Ah... Terserah, simpulnya sambil menjabat tangan Laki. Coba bayangkan jabatan tangan teman dekat yang setelah sekian lama tiba-tiba kembali bertemu. Syafa melakukan jabatan tangan gaya seperti itu. Pertama dia menjabat tangan Laki kuat, menaikan turunkannya dua kali. Lalu setelahnya dia melilitkan jempol tangan miliknya dengan milik Laki.
"Makasih subuh ini sudah membantuku mendapatkan dua puluh tujuh pahala," ungkap Syafa setelah beberapa detik melepaskan lengan Laki.
Laki melongo. Dia enggan menjawab apa yang Syafa katakan. Jika wanita lain, apa sikapnya akan sama seperti dia? penasaran Laki. Wanita ini lama-lama makin nyebelin! gerundel Laki.

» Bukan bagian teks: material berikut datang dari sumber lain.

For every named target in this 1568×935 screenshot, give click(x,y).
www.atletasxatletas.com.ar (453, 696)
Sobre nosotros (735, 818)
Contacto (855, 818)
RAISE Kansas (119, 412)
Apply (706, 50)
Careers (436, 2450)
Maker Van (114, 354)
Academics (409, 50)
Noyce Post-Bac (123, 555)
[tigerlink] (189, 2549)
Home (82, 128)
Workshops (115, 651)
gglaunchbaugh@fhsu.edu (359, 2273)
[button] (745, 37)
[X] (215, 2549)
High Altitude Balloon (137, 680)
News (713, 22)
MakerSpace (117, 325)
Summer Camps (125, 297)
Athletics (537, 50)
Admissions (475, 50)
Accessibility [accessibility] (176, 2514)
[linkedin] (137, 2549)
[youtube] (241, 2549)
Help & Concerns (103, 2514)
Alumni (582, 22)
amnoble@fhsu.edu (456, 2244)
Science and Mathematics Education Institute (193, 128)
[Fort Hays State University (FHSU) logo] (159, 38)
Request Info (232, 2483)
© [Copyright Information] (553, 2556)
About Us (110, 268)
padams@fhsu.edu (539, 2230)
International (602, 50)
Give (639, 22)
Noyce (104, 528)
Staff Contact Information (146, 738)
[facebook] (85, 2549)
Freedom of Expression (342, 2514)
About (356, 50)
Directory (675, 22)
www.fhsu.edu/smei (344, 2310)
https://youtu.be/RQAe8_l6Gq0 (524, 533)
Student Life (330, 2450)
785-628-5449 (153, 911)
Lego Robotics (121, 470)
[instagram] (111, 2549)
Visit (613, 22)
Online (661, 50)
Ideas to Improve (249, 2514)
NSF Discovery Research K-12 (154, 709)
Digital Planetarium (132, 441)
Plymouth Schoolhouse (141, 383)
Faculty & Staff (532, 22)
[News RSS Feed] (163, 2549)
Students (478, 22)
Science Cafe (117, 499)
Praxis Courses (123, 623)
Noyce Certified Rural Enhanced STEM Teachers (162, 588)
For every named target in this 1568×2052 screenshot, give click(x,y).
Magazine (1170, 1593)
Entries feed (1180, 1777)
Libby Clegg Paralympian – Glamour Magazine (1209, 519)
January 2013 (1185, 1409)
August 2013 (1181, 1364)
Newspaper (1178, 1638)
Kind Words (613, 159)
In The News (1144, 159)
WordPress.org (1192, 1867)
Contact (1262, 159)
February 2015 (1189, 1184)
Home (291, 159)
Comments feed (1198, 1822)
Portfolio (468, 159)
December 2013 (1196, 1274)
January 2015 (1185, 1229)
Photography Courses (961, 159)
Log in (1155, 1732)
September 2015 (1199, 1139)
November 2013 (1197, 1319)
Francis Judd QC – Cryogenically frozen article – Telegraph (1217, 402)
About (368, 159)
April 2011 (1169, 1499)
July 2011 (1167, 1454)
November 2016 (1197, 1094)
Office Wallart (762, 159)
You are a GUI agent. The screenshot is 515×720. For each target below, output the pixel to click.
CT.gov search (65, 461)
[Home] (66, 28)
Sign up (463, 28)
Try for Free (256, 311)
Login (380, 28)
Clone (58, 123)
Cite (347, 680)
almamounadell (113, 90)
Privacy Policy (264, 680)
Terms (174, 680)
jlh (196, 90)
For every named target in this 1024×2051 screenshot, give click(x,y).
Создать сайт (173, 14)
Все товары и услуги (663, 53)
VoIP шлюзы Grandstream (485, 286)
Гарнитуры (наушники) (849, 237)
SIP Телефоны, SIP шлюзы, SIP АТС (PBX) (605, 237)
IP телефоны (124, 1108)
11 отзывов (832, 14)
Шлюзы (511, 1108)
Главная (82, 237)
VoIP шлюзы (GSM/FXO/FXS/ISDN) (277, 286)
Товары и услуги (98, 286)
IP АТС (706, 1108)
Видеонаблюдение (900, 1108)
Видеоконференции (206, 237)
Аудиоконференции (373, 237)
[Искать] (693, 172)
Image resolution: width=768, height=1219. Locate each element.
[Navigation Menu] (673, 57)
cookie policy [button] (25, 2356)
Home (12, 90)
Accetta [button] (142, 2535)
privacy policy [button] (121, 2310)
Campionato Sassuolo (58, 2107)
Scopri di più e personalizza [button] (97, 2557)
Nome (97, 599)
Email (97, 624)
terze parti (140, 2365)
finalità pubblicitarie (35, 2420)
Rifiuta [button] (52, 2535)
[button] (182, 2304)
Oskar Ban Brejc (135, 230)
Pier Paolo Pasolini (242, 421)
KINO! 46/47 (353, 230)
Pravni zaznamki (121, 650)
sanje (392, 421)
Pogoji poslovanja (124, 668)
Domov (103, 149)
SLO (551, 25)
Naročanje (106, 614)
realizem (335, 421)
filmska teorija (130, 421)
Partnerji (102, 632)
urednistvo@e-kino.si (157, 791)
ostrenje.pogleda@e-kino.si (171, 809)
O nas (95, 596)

Dia tidak terima sikap semaunya Syafa.
"Ulangi!" perintah Laki penuh penekanan.
"Apanya yang ulangi?" Syafa tidak mengerti.
"Salamannyaaa!" ucap Laki dengan memanjangkan bagian ujung dari kata tersebut.
"Hm? Kenapa?" Syafa masih tidak mengerti. Namun dia bertanya sambil kembali menerima jabatan tangan Laki. Dan di luar prediksi, Laki menggerakkan tangannya ke wajah Syafa. Lebih tepatnya bibir Syafa. Membuat Syafa jadi mencium punggung tangannya.
"Begini yang benar. Itu baru terlihat seperti suami istri," ungkap Laki sambil berdiri dan bergegas pergi.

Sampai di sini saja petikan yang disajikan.